Me miró muy seria, como si dudara, aunque sabía de sobra que ella lo deseaba tanto como yo. A pesar de tener clara la respuesta, me martirizó unos segundos con su silencio.
—Trato hecho. ¿Vamos?
—¿No estás cansada?
—No hay momento como el ahora.
Conforme cerré la puerta de su cuarto se abalanzó sobre mí para besarme. Nos arrancamos la ropa en menos de dos minutos y se separó un segundo para observarme. Me inquietó y le pregunté si había algún problema y ella me respondió, que apenas me había visto mientras se masturbaba el primer día. Con esa reminiscencia, la puse contra el armario y me agaché para lamerla desde detrás. Estaba húmeda antes de que yo interviniera. Al poco, se giró para asegurarse de que estaba duro. Con dos pasos cortos alcanzó la mesilla de noche y, sin soltarme, sacó un preservativo. Lo abrió con la boca y se agachó para colocarlo, no sin antes lamerme como si fuera un Calipo tropical. «¡Dios!», exclamé, con lo que se animó a seguir un poco más, metiéndoselo en la boca.

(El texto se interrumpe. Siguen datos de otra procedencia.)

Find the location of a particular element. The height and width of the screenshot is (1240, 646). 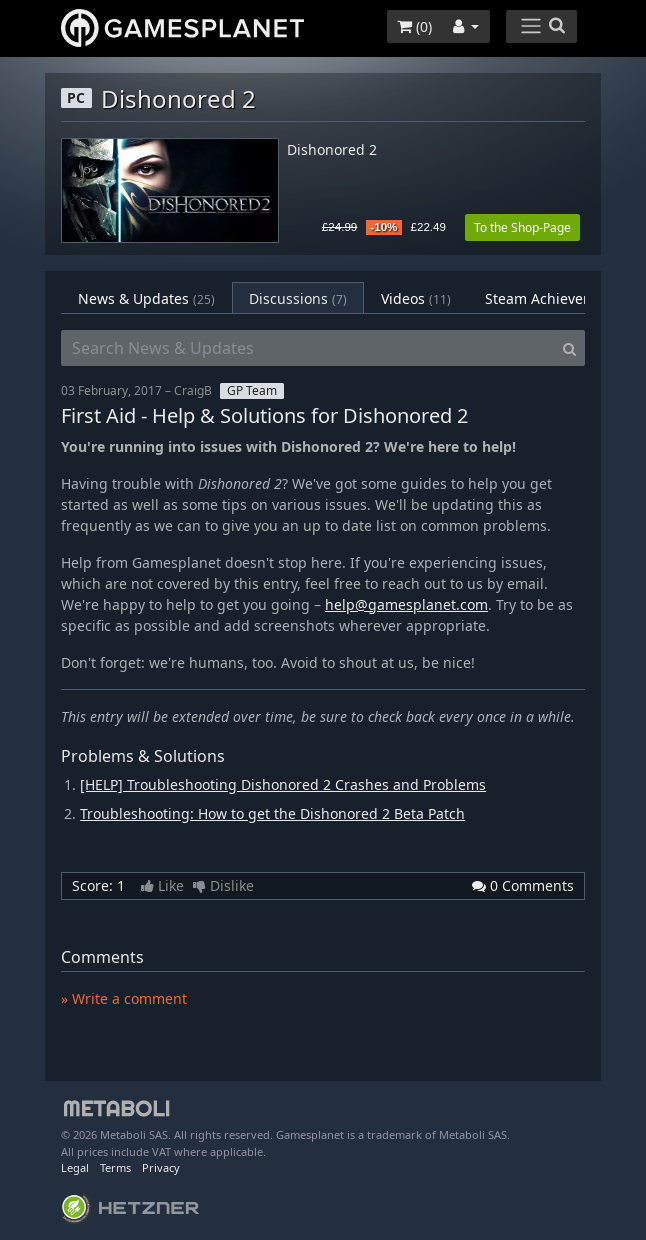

La senté sobre mí para entrar en ella y, al hacerlo, rocé el paraíso de los pecadores con la punta de los dedos. Ella movió las caderas arriba y abajo, mientras me besaba el cuello, me mordía la oreja y me recorría el pecho con sus manos. Verla activa me ponía a mil. La tumbé sobre la cama y me puse a horcajadas sobre ella para poder aumentar el ritmo. Ella se agarraba a mi espalda y me dejó algún arañazo de recuerdo. La noche fue larga y movida. Nos bebimos uno a otro como si nada pudiera apagar nuestra sed, ni siquiera los sucesivos orgasmos. Exhaustos, yacimos uno al lado del otro con las piernas enlazadas, pero nuestros torsos hacia el techo de la habitación.
—Ojalá te hubiera hecho esto la primera noche —dije.
—No habría sido tan interesante —afirmó Eva—. Además, ¿crees que te hubiese concedido ese deseo de buena a primeras? La gracia ha sido ir paso a paso.
Jamás había conectado así con ninguna persona en la cama y creía que podíamos empezar a conocernos mejor. Es cierto que habíamos mantenido pocas conversaciones —ni siquiera sabía a qué se dedicaba—, pero hablar con ella siempre resultaba divertido. Era ingeniosa, de eso no me cabía duda.
—Supongo que tienes razón. ¿Y ahora qué?
—Ahora tengo sueño. —Sonrió con malicia—. Si te marchas, podré dormir tranquila.
Y así fue como Eva, la mujer más tentadora que jamás conocí, jugó conmigo bajo el sol de julio. Alguien se preguntará si nos volvimos a ver, si tuvimos algún encuentro casual por las instalaciones del hotel, o incluso si intercambiamos teléfonos para una futura cita. Entiendo tu curiosidad, pero tal vez sea satisfecha en una nueva historia. A mí también me ha gustado jugar contigo.